[[ Records provided, beginning ]]

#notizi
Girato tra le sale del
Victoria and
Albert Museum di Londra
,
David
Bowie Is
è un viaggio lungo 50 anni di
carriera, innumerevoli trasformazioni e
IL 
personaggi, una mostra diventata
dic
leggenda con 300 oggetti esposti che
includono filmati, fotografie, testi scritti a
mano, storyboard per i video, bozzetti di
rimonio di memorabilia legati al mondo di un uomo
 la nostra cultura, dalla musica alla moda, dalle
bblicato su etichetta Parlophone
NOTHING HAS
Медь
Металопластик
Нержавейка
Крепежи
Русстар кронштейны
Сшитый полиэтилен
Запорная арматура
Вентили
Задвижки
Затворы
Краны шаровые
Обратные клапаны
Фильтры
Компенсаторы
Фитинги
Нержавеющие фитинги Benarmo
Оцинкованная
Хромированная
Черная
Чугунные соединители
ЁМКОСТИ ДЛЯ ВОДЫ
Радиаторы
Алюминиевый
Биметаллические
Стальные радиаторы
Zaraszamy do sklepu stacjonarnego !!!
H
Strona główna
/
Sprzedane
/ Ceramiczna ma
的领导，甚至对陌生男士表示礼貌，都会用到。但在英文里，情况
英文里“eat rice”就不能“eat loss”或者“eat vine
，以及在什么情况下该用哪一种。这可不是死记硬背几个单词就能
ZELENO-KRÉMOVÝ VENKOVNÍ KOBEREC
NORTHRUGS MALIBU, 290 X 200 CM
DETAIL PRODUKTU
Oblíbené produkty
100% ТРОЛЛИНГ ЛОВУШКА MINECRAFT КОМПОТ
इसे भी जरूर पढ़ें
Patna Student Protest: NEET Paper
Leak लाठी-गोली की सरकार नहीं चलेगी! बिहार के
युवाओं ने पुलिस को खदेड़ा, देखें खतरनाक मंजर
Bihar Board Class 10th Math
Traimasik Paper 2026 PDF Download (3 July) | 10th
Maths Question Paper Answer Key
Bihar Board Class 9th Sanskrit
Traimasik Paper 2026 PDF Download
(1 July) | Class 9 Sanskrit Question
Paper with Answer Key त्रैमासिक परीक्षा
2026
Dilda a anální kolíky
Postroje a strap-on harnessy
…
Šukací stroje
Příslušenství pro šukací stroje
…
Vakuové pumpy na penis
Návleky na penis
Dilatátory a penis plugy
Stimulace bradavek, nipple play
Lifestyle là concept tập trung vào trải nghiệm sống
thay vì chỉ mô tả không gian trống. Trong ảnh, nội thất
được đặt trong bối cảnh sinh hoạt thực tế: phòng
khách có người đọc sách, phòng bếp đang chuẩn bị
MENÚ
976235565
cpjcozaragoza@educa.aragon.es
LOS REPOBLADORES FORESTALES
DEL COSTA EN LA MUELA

[[ Records provided, end ]]

Problem details -
Please filter the data down to the lines containing the word "Class".

Task output -
Bihar Board Class 10th Math
Bihar Board Class 9th Sanskrit
(1 July) | Class 9 Sanskrit Question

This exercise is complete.